Eva Bolt, a physician-researcher at VU University Medical Center in Amsterdam and lead author on the paper, says advance directives are the most well-known aspect of assisted death among the general public. Dutch society highly values autonomy, and she says people widely believe suffering should be relieved no matter what; so if palliative care cannot help, people believe they should have the right to choose death. But that view simply doesn’t square with the professional and moral dilemmas of a doctor faced with an advance directive from a patient whose severe dementia would make it impossible, for example, for the doctor to explain they were starting an IV filled with drugs that would end the patient’s life. “The euthanasia law is about giving physicians the opportunity to help those patients they feel comfortable with helping. And if they don’t feel comfortable, they don’t have to,” Bolt explained via email. “The Dutch public does not always understand this. Many have the misconception that they have written down their euthanasia wish in case of severe dementia, so things are settled.”

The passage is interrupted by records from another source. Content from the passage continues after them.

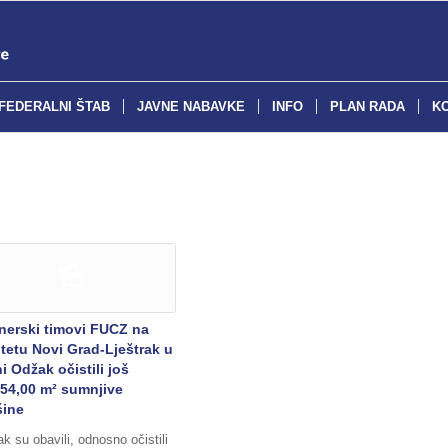
FEDERALNI ŠTAB
JAVNE NABAVKE
INFO
PLAN RADA
K
nerski timovi FUCZ na
itetu Novi Grad-Lještrak u
i Odžak očistili još
054,00 m² sumnjive
šine
k su obavili, odnosno očistili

A 2011 study found just five of 434 Dutch elderly care physicians reported performing euthanasia on a person with dementia and an advance directive—but all of those people were still competent to consent, rendering the advance request moot. Thirty-five per cent of doctors in the study reported having treated a patient with an advance directive for euthanasia that they had not adhered to.

Rob Jonquiere is the Amsterdam-based executive director of the World Federation of Right to Die Societies, and a retired physician. Before he turned to teaching in the mid-1980s, he helped two of his terminally ill patients die, in the days when that was a legal grey area in the Netherlands. “I actually wanted at the moment of the injection to look the patient in the eye and say, ‘Is this what you really want?’ ” he says. Dementia presents a brutal Catch-22. “I sometimes say the doctor is prepared to do it at the moment when the patient is not yet ready,” Jonquiere says. “And once the patient says, ‘This is for me too much,’ the doctor says, ‘You’re past the point where I am prepared to do it.’ ”

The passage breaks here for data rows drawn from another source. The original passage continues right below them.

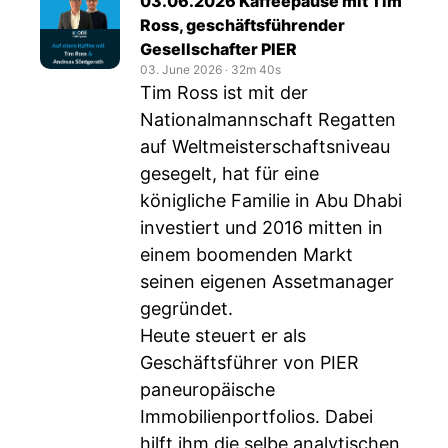
03.06.2026 Kaffeepause mit Tim
Ross, geschäftsführender
Gesellschafter PIER
03. June 2026
‧
32m 40s
Tim Ross ist mit der
Nationalmannschaft Regatten
auf Weltmeisterschaftsniveau
gesegelt, hat für eine
königliche Familie in Abu Dhabi
investiert und 2016 mitten in
einem boomenden Markt
seinen eigenen Assetmanager
gegründet.
Heute steuert er als
Geschäftsführer von PIER
paneuropäische
Immobilienportfolios. Dabei
hilft ihm die selbe analytischen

He describes his country’s grappling with assisted death in stages of societal maturity: now that it’s been normalized for those with terminal physical illnesses, the Netherlands has the capacity to discuss more complicated cases, such as dementia or psychiatric conditions. His advice to Canadian colleagues contemplating the provision of assisted death to their patients mirrors that: helping someone to end their life is a heavy burden, so he recommends doctors begin with the most obvious cases of suffering. “I always refrain from using the term ‘killing.’ You terminate life—and actually, more than that, you terminate the suffering,” Jonquiere says. “Get used to that idea, because it is counter-human a little bit. It never will be a routine action.”

Related: Assisted death becomes the new pro-choice debate

Even if a provision for advance directives were to be added to the Canadian law, the Johnstons know it may be too late to benefit Jimmie directly, but they’d like to see the option available for others. The decency of this is so obvious to them, they seem baffled by the need for any further justification. “Because it’s right,” Kristine says. “Because it should be there. It’s right.”

In the meantime, there is grass to mow, a garden to tend and wildlife to watch. Jimmie has always been a fastidious journal keeper, and each year when he starts a new one, Kristine creates a custom cover. He likes something to grab his attention and get the day started off right, so Kristine always selects a few upbeat quotes she likes, and Jimmie picks his favourite. The 2016 edition is entitled: “A great deal of what we see depends upon what we are looking for.” When he was working, Jimmie used to fill his daytimers with notes on customer appointments and serial numbers. Now, he keeps a running census of the squirrels, birds and bats that populate their big backyard.

In the absence of being able to control things the way Jimmie would have liked, one day soon they will need to apply to get him on the nursing-home waiting list. But as Kristine is quick to remind him, that’s for a few years down the road, not anytime soon. Right now, it’s the perfect season for sitting together on the swing in the evening, drinking wine and watching the world go by.